Arbitrage Free Wiggles

Peter Jaeckel, in a recent paper (pdf), shows that something that sounds like a reasonable arbitrage free interpolation can produce wiggles in the implied volatility slice.

The interpolation in question is using some convexity preserving spline on call and put option prices directly and in strike, assuming those input prices are arbitrage free. This is very similar to Kahale interpolation (pdf).

It seemed too crazy for me so I had to try out his example.

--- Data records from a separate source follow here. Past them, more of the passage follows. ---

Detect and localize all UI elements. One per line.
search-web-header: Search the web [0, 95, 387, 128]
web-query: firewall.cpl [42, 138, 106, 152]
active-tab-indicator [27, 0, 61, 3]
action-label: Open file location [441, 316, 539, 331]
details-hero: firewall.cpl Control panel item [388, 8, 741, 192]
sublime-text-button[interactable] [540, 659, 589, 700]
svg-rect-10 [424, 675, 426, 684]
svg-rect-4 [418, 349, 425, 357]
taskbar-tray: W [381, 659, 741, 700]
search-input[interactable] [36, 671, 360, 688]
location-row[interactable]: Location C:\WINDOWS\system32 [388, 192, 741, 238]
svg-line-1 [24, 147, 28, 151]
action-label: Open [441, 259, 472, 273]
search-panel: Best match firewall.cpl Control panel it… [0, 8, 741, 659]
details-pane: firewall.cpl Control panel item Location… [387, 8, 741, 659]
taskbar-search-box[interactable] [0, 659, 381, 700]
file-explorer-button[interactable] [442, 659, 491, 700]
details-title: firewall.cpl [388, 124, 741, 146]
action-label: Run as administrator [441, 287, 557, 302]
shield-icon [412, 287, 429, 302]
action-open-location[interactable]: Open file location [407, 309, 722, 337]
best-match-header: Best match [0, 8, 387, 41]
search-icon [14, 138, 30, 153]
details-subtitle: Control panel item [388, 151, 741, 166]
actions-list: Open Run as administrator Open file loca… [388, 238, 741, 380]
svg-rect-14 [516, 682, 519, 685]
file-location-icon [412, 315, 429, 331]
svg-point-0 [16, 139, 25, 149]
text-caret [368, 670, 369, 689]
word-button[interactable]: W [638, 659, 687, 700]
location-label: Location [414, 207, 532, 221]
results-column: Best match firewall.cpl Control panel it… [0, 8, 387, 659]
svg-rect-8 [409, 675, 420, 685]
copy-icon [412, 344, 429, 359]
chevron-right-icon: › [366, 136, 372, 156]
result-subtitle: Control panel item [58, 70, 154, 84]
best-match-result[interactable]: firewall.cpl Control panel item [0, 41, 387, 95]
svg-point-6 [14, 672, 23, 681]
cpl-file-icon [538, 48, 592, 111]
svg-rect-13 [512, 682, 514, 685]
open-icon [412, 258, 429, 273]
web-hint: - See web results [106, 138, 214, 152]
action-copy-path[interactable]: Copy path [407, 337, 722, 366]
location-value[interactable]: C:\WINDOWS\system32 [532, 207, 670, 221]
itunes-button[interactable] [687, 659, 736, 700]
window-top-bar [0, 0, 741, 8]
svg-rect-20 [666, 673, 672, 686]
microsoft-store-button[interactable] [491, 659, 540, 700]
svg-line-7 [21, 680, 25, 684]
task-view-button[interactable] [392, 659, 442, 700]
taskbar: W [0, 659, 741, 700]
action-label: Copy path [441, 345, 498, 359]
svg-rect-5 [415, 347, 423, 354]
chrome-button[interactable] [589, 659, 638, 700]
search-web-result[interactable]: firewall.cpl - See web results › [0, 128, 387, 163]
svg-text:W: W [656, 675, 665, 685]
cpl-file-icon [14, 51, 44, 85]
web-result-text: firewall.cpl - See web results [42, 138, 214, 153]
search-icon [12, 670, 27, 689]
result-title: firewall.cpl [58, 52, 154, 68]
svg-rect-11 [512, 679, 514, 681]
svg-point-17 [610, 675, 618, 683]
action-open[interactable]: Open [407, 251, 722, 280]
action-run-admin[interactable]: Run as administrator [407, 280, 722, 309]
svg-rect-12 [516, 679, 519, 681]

And using a harmonic spline, it does produce arbitrage free wiggles.
Wiggles in the implied volatility
If we look at the probability density (the curvature), the Harmonic spline maintains a positive density, nearly piecewise flat in log scale, while Hyman, because it preserves only monotonicity, has some negative density which are cut out from the graph.
Probability Density
In reality, if we look at the interpolation of prices in log scale, one can see that splines won't behave as expected at first on small numbers: they will give a much higher weight to the high values, producing something like a piecewise linear interpolation.

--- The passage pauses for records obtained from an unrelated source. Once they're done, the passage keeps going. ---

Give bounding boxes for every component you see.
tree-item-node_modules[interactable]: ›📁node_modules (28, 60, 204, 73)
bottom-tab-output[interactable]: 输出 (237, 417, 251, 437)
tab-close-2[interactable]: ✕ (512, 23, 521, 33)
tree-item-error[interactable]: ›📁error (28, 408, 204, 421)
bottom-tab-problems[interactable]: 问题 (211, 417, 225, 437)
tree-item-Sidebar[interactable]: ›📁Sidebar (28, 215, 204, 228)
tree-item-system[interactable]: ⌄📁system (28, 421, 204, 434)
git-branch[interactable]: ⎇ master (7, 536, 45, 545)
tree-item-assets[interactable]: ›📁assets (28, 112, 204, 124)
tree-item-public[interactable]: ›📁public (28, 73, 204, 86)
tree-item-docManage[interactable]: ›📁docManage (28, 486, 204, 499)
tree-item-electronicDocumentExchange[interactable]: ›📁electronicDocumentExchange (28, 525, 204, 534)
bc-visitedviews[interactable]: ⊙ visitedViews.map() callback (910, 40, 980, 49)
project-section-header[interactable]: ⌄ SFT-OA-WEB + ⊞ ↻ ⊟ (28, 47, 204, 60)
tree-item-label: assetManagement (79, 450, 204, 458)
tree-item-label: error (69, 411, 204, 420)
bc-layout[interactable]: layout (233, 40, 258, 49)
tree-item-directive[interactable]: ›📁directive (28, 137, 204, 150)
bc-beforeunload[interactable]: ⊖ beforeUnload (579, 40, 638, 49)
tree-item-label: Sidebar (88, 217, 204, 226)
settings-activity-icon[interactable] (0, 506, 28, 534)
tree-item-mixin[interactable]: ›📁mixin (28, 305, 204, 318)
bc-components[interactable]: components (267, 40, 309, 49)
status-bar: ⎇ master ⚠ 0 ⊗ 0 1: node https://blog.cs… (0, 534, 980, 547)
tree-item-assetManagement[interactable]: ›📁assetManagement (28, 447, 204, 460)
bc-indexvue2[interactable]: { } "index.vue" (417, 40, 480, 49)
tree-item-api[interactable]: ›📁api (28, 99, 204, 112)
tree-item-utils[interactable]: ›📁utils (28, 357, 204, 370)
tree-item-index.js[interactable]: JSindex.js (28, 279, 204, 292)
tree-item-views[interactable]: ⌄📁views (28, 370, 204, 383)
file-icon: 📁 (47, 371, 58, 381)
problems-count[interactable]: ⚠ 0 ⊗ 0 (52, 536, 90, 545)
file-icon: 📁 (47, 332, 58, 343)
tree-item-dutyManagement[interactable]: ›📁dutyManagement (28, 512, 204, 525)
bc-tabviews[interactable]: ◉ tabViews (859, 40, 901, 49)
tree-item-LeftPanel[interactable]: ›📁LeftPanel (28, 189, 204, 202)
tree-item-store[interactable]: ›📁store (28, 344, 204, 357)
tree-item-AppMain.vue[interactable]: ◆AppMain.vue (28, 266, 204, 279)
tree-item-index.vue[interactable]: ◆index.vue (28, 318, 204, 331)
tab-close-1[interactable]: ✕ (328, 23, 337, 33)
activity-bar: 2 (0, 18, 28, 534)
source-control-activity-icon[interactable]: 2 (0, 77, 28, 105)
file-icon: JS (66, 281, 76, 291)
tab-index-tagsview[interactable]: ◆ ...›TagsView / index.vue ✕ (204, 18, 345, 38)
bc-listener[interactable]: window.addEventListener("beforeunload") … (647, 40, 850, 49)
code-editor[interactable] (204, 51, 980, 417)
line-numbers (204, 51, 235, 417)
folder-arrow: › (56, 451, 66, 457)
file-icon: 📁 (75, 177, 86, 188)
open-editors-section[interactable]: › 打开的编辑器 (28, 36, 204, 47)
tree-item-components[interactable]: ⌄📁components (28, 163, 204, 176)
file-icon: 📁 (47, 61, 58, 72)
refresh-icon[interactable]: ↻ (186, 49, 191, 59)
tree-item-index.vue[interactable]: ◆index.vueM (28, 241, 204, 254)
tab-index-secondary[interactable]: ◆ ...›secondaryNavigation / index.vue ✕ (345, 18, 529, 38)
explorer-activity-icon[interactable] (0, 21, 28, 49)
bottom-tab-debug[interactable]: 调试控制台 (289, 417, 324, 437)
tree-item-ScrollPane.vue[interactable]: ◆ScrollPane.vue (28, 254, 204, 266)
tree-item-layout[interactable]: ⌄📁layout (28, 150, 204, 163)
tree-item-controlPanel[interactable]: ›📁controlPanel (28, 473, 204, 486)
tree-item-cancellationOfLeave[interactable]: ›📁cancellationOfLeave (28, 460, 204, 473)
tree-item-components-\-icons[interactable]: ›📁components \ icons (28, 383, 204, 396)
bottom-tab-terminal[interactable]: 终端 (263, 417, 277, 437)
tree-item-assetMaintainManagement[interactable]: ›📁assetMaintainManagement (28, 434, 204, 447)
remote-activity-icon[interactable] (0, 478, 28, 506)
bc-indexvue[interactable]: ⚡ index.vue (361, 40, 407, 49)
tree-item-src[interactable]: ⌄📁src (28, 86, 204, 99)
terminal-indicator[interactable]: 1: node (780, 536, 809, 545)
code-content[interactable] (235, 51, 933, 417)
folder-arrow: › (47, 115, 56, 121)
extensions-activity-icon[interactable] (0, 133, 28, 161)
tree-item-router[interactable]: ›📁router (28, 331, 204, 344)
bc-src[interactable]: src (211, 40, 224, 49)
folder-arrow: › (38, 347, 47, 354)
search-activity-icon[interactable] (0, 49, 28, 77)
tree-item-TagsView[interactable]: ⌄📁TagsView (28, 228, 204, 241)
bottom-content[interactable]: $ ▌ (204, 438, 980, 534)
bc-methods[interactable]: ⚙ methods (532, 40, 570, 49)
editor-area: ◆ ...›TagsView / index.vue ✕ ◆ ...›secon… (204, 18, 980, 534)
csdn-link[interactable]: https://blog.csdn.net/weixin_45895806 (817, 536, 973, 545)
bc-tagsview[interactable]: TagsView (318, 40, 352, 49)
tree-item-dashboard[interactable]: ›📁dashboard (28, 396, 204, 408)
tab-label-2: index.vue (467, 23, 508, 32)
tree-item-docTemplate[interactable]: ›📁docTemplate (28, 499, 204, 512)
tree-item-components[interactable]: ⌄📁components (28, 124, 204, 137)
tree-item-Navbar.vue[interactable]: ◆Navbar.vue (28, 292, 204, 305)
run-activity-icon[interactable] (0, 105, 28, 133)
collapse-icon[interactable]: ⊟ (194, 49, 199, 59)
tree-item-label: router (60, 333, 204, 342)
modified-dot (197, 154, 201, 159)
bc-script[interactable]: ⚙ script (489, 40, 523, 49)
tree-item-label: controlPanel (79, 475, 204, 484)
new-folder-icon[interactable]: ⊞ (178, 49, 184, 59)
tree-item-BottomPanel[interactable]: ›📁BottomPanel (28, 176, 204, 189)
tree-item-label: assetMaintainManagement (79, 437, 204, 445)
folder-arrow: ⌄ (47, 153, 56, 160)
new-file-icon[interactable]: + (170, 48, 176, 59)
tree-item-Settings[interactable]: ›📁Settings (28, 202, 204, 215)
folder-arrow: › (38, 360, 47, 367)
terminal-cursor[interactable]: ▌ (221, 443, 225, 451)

In reality, what one really wants for such data is to just interpolate the log prices with a spline, not the prices. This is the curve named "Log" in the graphs, where a simple cubic spline is used on the log prices, and fed to exp after interpolation.

Now it sounds like a reasonable arbitrage free interpolation would be to interpolate the discrete density log linearly, in a similar spirit as Hagan-West yield curve interpolation (pdf).

In general, if you interpolate very small numbers with a spline, you probably are doing something wrong.